Things did not go terribly wrong. But I did encounter some problems in the process. 

1.  I ran out of time on Saturday afternoon for pie-making.

This despite having basically cleared my agenda of everything but pie-making and the Great Vigil. I hadn't fully factored in the time it adds on the front end of a pie recipe when step one is: "climb tree; gather fruit." So by the time I had collected, cleaned, peeled, pitted, and sliced the loquats, I had to set the project aside. I finished measuring and combining the dry ingredients that night after coming home from the Vigil and assembled and baked the pies the next day between the morning service and Easter dinner, and finished with just barely enough time to allow the meringue to cool and to wash the sinkful of dirtied dishes. 

2.  I failed to adjust the thickening agent in the loquat filling.

Since there aren't that many loquat pie recipes floating around, I was adapting a peach pie recipe, which was in turn an adaptation from an apple pie recipe. When I initially added the dry ingredients to the fruit, the loquats were on the dry side, so I thought the base amount of cornstarch would be sufficient. I didn't figure on the sugar drawing the juices out of fruit. And then, even though the filling had become sort of soupy by the time I added it to the crust, it didn't occur to me (amateur that I am) that I should drain off some of the liquid and/or increase the thickening agent. 

3.  I assumed that the instructions I had for making streussel topping in a food processor would also work in my Magic Bullet. 

A Magic Bullet can do many, but not all, of the things a food processor can. Blending streussel topping, it turns out, falls in the "not all" category. No biggie; I just had to switch to a bowl and pastry cutter and finish the process by hand. The only problem was that it lengthened the whole baking process by several minutes and contributed to problem number four:

4.  I failed to return the prefab pie crust to the freezer while blending the streussel topping, and thus ended up baking the pie with a thawed crust rather than frozen as per the instructions.

I'm not quite ambitious enough to make my pies completely from scratch, however much Father Caponmay urge me to. Two fillings and two toppings is quite enough for one neophyte, thank you. Only, even with pre-made crusts, there's plenty of room for messing things up. I'm not sure how much a difference the pre-thawed pie shell made in the grand scheme of things, but I suspect that, combined with problem number two, it contributed to the crust of this particular pie coming out on the soggy side.
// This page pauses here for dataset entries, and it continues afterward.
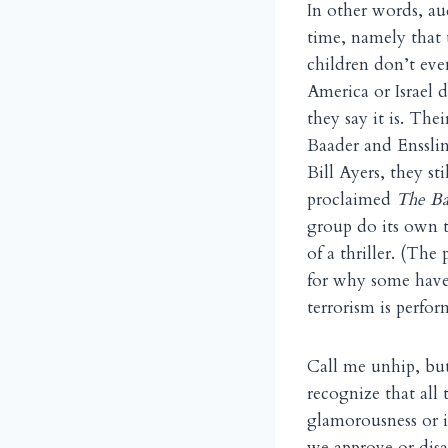
In other words, au
time, namely that 
children don’t eve
America or Israel 
they say it is. The
Baader and Ensslin
Bill Ayers, they s
proclaimed
The Ba
group do its own t
of a thriller. (Th
for why some have 
terrorism is perfor
Call me unhip, but
recognize that all 
glamorousness or it
we approve or disa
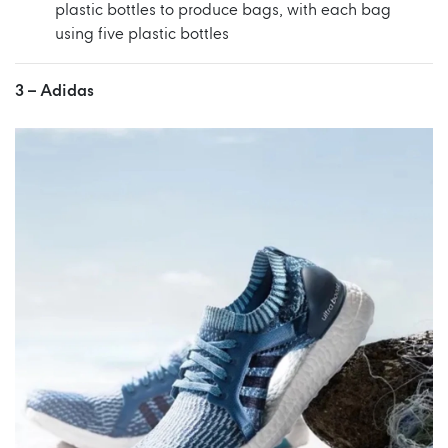
plastic bottles to produce bags, with each bag
using five plastic bottles
3 –
Adidas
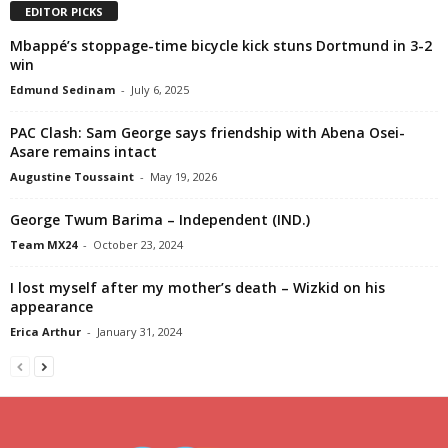
EDITOR PICKS
Mbappé’s stoppage-time bicycle kick stuns Dortmund in 3-2
win
Edmund Sedinam
-
July 6, 2025
PAC Clash: Sam George says friendship with Abena Osei-
Asare remains intact
Augustine Toussaint
-
May 19, 2026
George Twum Barima – Independent (IND.)
Team MX24
-
October 23, 2024
I lost myself after my mother’s death – Wizkid on his
appearance
Erica Arthur
-
January 31, 2024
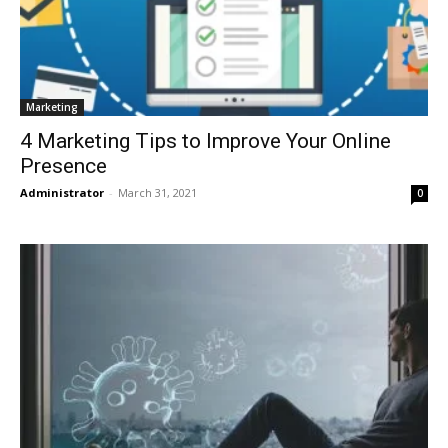
Marketing
4 Marketing Tips to Improve Your Online
Presence
Administrator
-
March 31, 2021
0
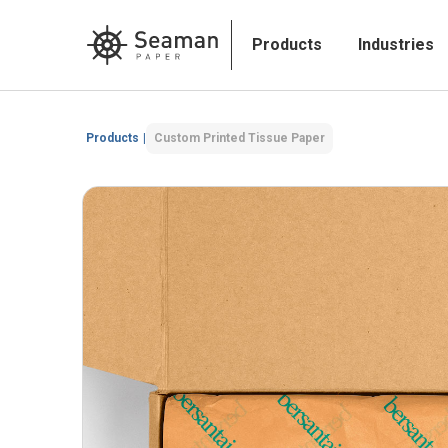
Products
Industries
Products
|
Custom Printed Tissue Paper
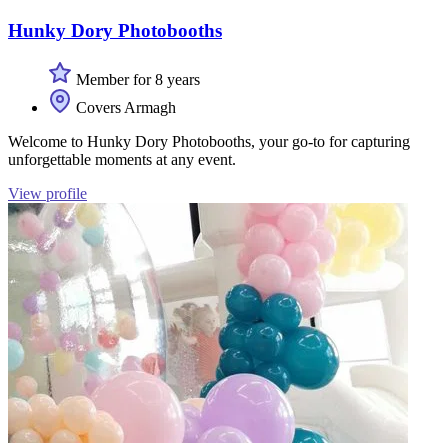
Hunky Dory Photobooths
Member for 8 years
Covers Armagh
Welcome to Hunky Dory Photobooths, your go-to for capturing
unforgettable moments at any event.
View profile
5.  I failed to prick the sides of the other prefab pie crust before blind-baking it to hold the lemon custard, and so it puffed and buckled and broke in several places. 
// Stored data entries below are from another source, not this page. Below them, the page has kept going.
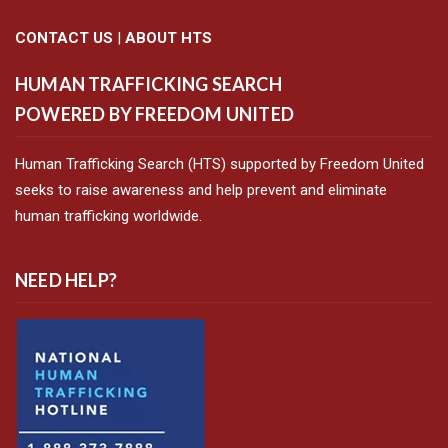
CONTACT US
|
ABOUT HTS
HUMAN TRAFFICKING SEARCH
POWERED BY FREEDOM UNITED
Human Trafficking Search (HTS) supported by Freedom United
seeks to raise awareness and help prevent and eliminate
human trafficking worldwide.
NEED HELP?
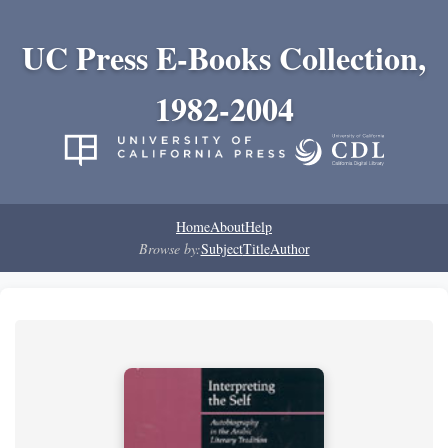
UC Press E-Books Collection,
1982-2004
Home
About
Help
Browse by:
Subject
Title
Author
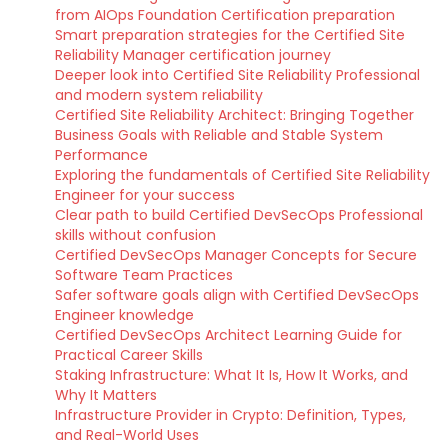
from AIOps Foundation Certification preparation
Smart preparation strategies for the Certified Site
Reliability Manager certification journey
Deeper look into Certified Site Reliability Professional
and modern system reliability
Certified Site Reliability Architect: Bringing Together
Business Goals with Reliable and Stable System
Performance
Exploring the fundamentals of Certified Site Reliability
Engineer for your success
Clear path to build Certified DevSecOps Professional
skills without confusion
Certified DevSecOps Manager Concepts for Secure
Software Team Practices
Safer software goals align with Certified DevSecOps
Engineer knowledge
Certified DevSecOps Architect Learning Guide for
Practical Career Skills
Staking Infrastructure: What It Is, How It Works, and
Why It Matters
Infrastructure Provider in Crypto: Definition, Types,
and Real-World Uses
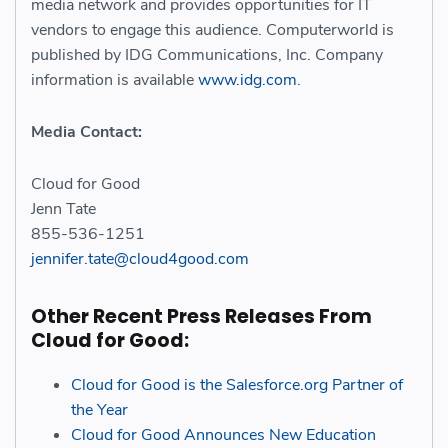
media network and provides opportunities for IT
vendors to engage this audience. Computerworld is
published by IDG Communications, Inc. Company
information is available
www.idg.com
.
Media Contact:
Cloud for Good
Jenn Tate
855-536-1251
jennifer.tate@cloud4good.com
Other Recent Press Releases From
Cloud for Good:
Cloud for Good is the Salesforce.org Partner of
the Year
Cloud for Good Announces New Education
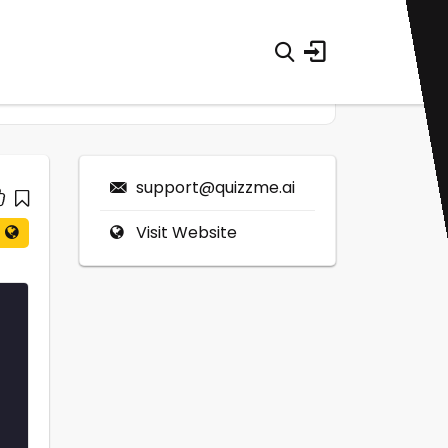
support@quizzme.ai
Visit Website
0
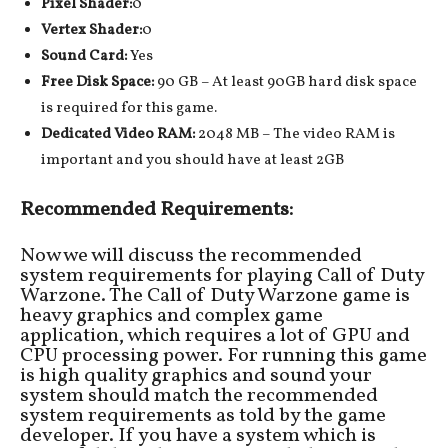
Pixel Shader:
0
Vertex Shader:
0
Sound Card:
Yes
Free Disk Space:
90 GB – At least 90GB hard disk space
is required for this game.
Dedicated Video RAM:
2048 MB – The video RAM is
important and you should have at least 2GB
Recommended Requirements:
Now we will discuss the recommended
system requirements for playing Call of Duty
Warzone. The Call of Duty Warzone game is
heavy graphics and complex game
application, which requires a lot of GPU and
CPU processing power. For running this game
is high quality graphics and sound your
system should match the recommended
system requirements as told by the game
developer. If you have a system which is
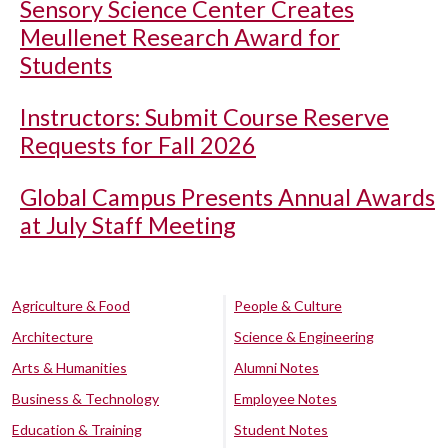
Sensory Science Center Creates
Meullenet Research Award for
Students
Instructors: Submit Course Reserve
Requests for Fall 2026
Global Campus Presents Annual Awards
at July Staff Meeting
Agriculture & Food
People & Culture
Architecture
Science & Engineering
Arts & Humanities
Alumni Notes
Business & Technology
Employee Notes
Education & Training
Student Notes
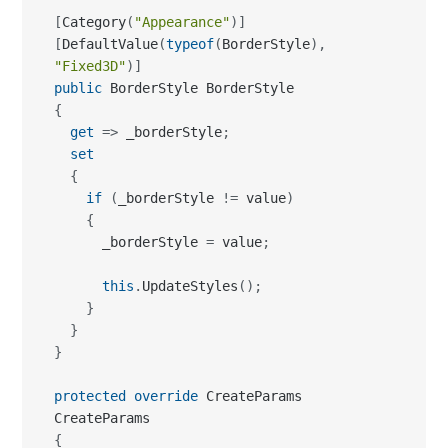
[
Category
(
"Appearance"
)
]
[
DefaultValue
(
typeof
(
BorderStyle
)
,
"Fixed3D"
)
]
public
{
get
=>
 _borderStyle
;
set
{
if
(
_borderStyle 
!=
 value
)
{
      _borderStyle 
=
 value
;
this
.
UpdateStyles
(
)
;
}
}
}
protected
override
 CreateParams 
{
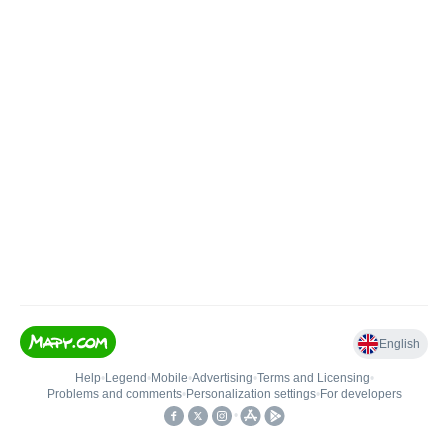
English
Help
•
Legend
•
Mobile
•
Advertising
•
Terms and Licensing
•
Problems and comments
•
Personalization settings
•
For developers
•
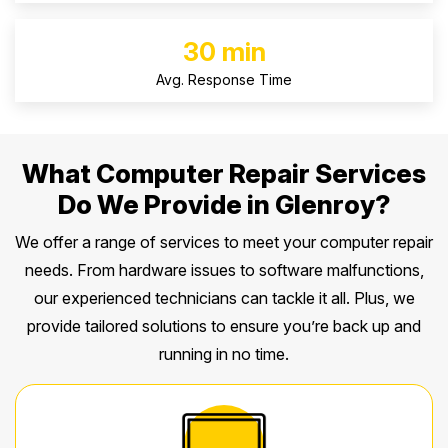
30 min
Avg. Response Time
What Computer Repair Services
Do We Provide in Glenroy?
We offer a range of services to meet your computer repair
needs. From hardware issues to software malfunctions,
our experienced technicians can tackle it all. Plus, we
provide tailored solutions to ensure you’re back up and
running in no time.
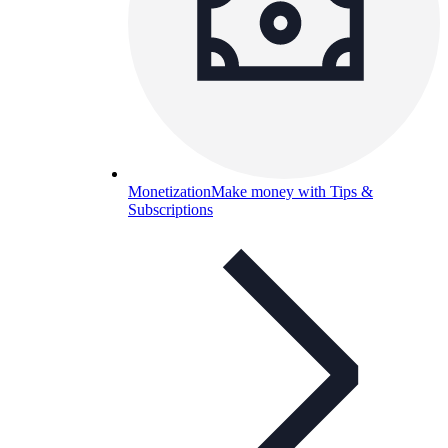
Monetization
Make money with Tips &
Subscriptions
And there were probably a few other little problems that I have already put out of my mind. To my surprise, the relatively complicated lemon meringue came together quite nicely. (Yes, yes, it's not that complicated, especially if you have all the ingredients laid out in the right order ahead of time. It does require a bit more coordination than my everyday cooking projects, though. And I don't envy Great-Grandma whipping that meringue without an electric mixer.)

So I learned a few pointers that will be useful for future pie-making adventures.

The most important lesson, though, was in the way that sweetness covers a multitude of mistakes. I was rather quite anxious about the soupiness of the loquat pie and the gaps in the crust of the lemon meringue, and about the fact that neither was quite as beautiful as a mass-produced pie-in-a-box would have been. But the loquat pie was still yummy, and no one but me even knew about the problems with the other crust. (I had forgotten that the lemon custard firms up while sitting, so that by the time we served dessert, there were no leaks even with some cracks in the crust.) My family was generous with their praise, and I got a welcome reminder that things do not need to be done perfectly to be worth doing.